Goal of the exercise
Search the listing below for the word "pour" and return each line that contains it.

Dataset extract
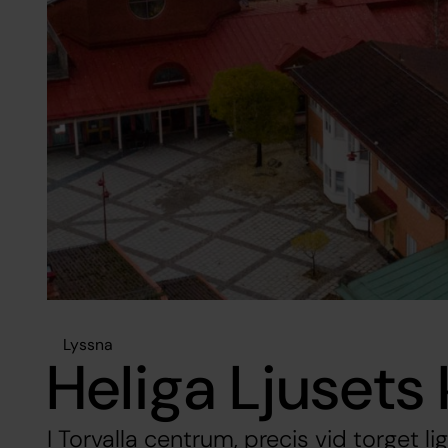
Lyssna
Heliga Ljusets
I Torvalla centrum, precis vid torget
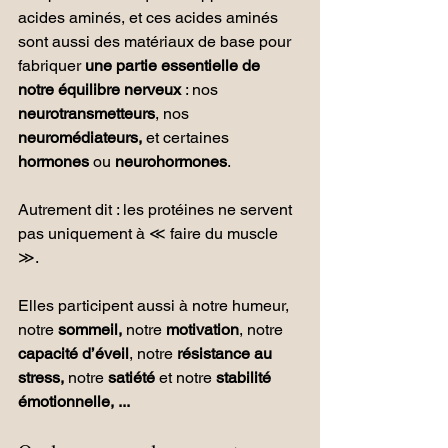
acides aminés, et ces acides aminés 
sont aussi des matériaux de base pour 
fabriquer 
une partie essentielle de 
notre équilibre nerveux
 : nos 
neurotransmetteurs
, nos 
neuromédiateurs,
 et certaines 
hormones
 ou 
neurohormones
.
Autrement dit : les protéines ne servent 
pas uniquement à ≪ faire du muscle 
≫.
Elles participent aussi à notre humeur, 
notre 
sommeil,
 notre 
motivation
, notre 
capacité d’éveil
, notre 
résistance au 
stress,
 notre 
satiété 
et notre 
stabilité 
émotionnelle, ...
==
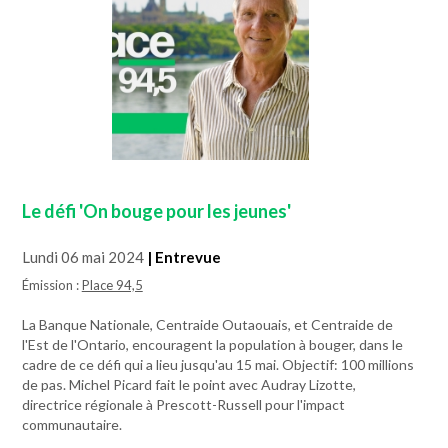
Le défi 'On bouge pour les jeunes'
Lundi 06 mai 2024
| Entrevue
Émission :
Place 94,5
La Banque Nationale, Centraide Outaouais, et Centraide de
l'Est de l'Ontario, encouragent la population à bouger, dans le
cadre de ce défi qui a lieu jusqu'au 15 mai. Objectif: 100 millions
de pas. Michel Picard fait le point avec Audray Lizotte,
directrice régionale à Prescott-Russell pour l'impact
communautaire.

Solution to this task
sont aussi des matériaux de base pour 
Le défi 'On bouge pour les jeunes'
directrice régionale à Prescott-Russell pour l'impact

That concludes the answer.